See marriage as a business

In the event of a marriage dissolution without a prenup or prenuptial agreement, think of that divorce as a division of a business.

Do you know why the wedding ring is placed on the fourth finger? The theory is that the fourth finger is the only finger with a vein connected to the heart. Similarly, movies and television, certain religious dogmas and, frankly, just the general impression we get of marriage as we grow up suggest that marriage has an intrinsic and spiritual component that goes beyond mere laws . However, these grandiose performances hardly find their way into a courtroom in which a judge decides on the dissolution of the marriage of two peoples.

Recently, my attorney partner, Zachary Markham, wrote an article in Flagstaff Business News discussing the merits of getting a prenuptial agreement before marriage. Markham appropriately and aptly compared a marriage contract to “marriage insurance.” In my practice, however, I would roughly estimate that less than 5% of cases have a prenuptial agreement. I understand why you might not even want to think about a prenuptial agreement, despite your possibly better knowledge. After all, my wife gently and lovingly advised me that she would “kick my butt” if I asked her to sign a prenuptial agreement almost a decade ago before we got married.
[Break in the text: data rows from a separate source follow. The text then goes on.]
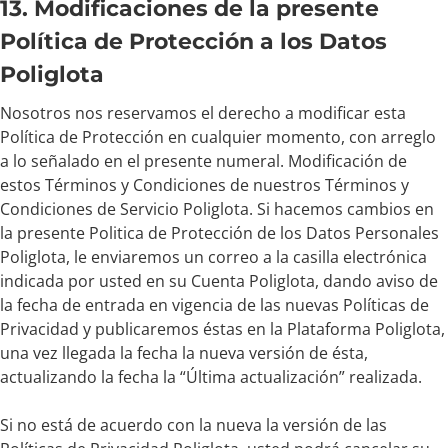
13. Modificaciones de la presente
Política de Protección a los Datos
Poliglota
Nosotros nos reservamos el derecho a modificar esta
Política de Protección en cualquier momento, con arreglo
a lo señalado en el presente numeral. Modificación de
estos Términos y Condiciones de nuestros Términos y
Condiciones de Servicio Poliglota. Si hacemos cambios en
la presente Politica de Protección de los Datos Personales
Poliglota, le enviaremos un correo a la casilla electrónica
indicada por usted en su Cuenta Poliglota, dando aviso de
la fecha de entrada en vigencia de las nuevas Políticas de
Privacidad y publicaremos éstas en la Plataforma Poliglota,
una vez llegada la fecha la nueva versión de ésta,
actualizando la fecha la “Última actualización” realizada.
Si no está de acuerdo con la nueva la versión de las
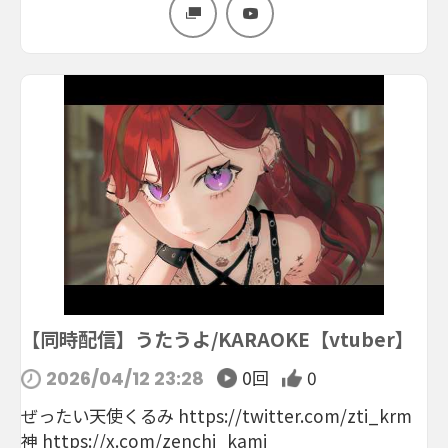
【同時配信】うたうよ/KARAOKE【vtuber】
0回
0
2026/04/12 23:28
ぜったい天使くるみ https://twitter.com/zti_krm
神 https://x.com/zenchi_kami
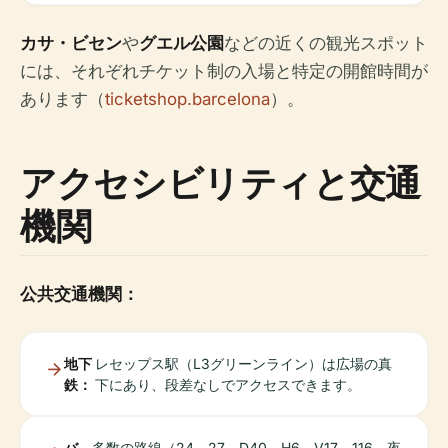
カサ・ビセン
や
グエル公園
などの近くの観光スポット
には、それぞれチケット制の入場と特定の開館時間が
あります（
ticketshop.barcelona
）。
アクセシビリティと交通
機関
公共交通機関：
地下
レセップス駅（L3グリーンライン）は広場の真
鉄：
下にあり、段差なしでアクセスできます。
バ
多数の路線（24、27、D40、H6、V17、116、夜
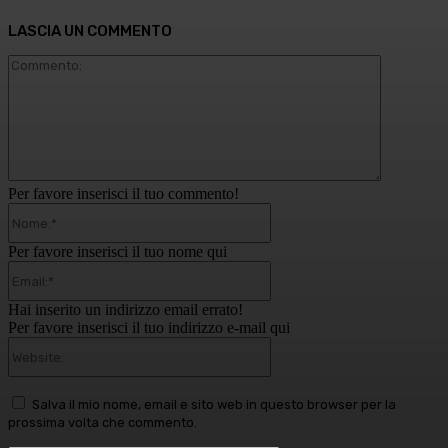
LASCIA UN COMMENTO
Commento
Per favore inserisci il tuo commento!
Nome:*
Per favore inserisci il tuo nome qui
Email:*
Hai inserito un indirizzo email errato!
Per favore inserisci il tuo indirizzo e-mail qui
Website:
Salva il mio nome, email e sito web in questo browser per la
prossima volta che commento.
Hence, this article focuses on viewing marriage generally as a business or contract, as that is how Arizona law and the courts see it.

Arizona is a jointly owned state. Simply put, this means that once two people get married, they are contractually considered to be one and the same for financial reasons (with a few nuanced exceptions that are likely to be prosecuted). In other words, the flowery promise of “for richer or for poorer” really means “We have founded our own company, from which we both benefit financially, but are also financially liable.”

While the above paragraph may seem fairly obvious and simple, in practice it is not. I have regular conversations with my clients in which I have to advise them, they are literally on the hook because of their spouse’s bad financial decisions. Similarly, I have regular conversations with my clients in which I declare that their individual business ventures (and the hard-earned successes that go with them) fall into a bucket that after a divorce is fair (often in equal parts) with their soon-to-be ex- Be spouse. This can make an already stressful and emotional situation worse. In addition, lawyers are bound by applicable laws and ethical restrictions and therefore do not have the magical, blanket ability to achieve a satisfactory result in every case despite all efforts. After all, Arizona is a “no-fault” state, which means that an Arizona court will not consider why two parties are divorcing (e.g., infidelity), but instead begin with the fact that they are and will in most circumstances prevent either party from explaining why.

Hence, dissolving a marriage often works just like dividing up a company’s business assets. I compare the breakdown of my client’s common property (which can include cash, investments, real estate, life insurance, annuities, 401Ks, and actual business) to the breakdown of a pizza cake. Let us assume that a church’s “pizza” consists of eight pieces. Given that Arizona law mandates fair sharing of this pizza, it is almost certain that no party will go away with all of the pizza (and no party can ever go away with more than the eight slices). When two parties hire attorneys and bring a lawsuit, each party’s attorney often gets a share – so the community has six shares to share. It’s difficult for a person going through a divorce to get away with only three slices; although this is arguably a “fair” result under the law. Also, the slices may be unequal, or both parties may want the same slice (which I assume must be hot peppers as opposed to a slice with pineapple on top). As you can imagine, this complicates the negotiations.

The proactive way to avoid potential marriage dissolution problems – or, in other words, to determine in advance which party would receive which pizza slice – is for the parties to enter into a marriage contract either before or after receiving an asset. These agreements are usually enforceable provided they are clearly worded and the terms are not grossly unfair at the time of signing. A lawyer should work out the agreement and both sides need independent legal counsel to sign it. Such a document may very well prevent much more expensive future litigation.

In the case of a dissolution of the marriage without a prenup or prenuptial agreement, think of that divorce as a division of a business (I often encourage my clients to put on their “business hats” when going into settlement talks). The court and lawyers will see it that way. It can be a cold, dry process that couldn’t be more different than the joyful process of actually getting married.

Finally, dissolution of the marriage may require the division of a business owned by the “community” that unites the two principles discussed in this article. In situations like this, I usually bring in an attorney to deal with “business divorces” at my law firm, Jennifer Mott. I assume that in the near future she will write an article on this subject in this publication. FBN

By Michael Wozniak

Michael Wozniak is a partner at the Aspey, Watkins & Diesel law firm practicing family law and criminal defense. He moved to Flagstaff with his family in 2019. He is available for free advice on all family law issues and can be reached at 928-774-1478.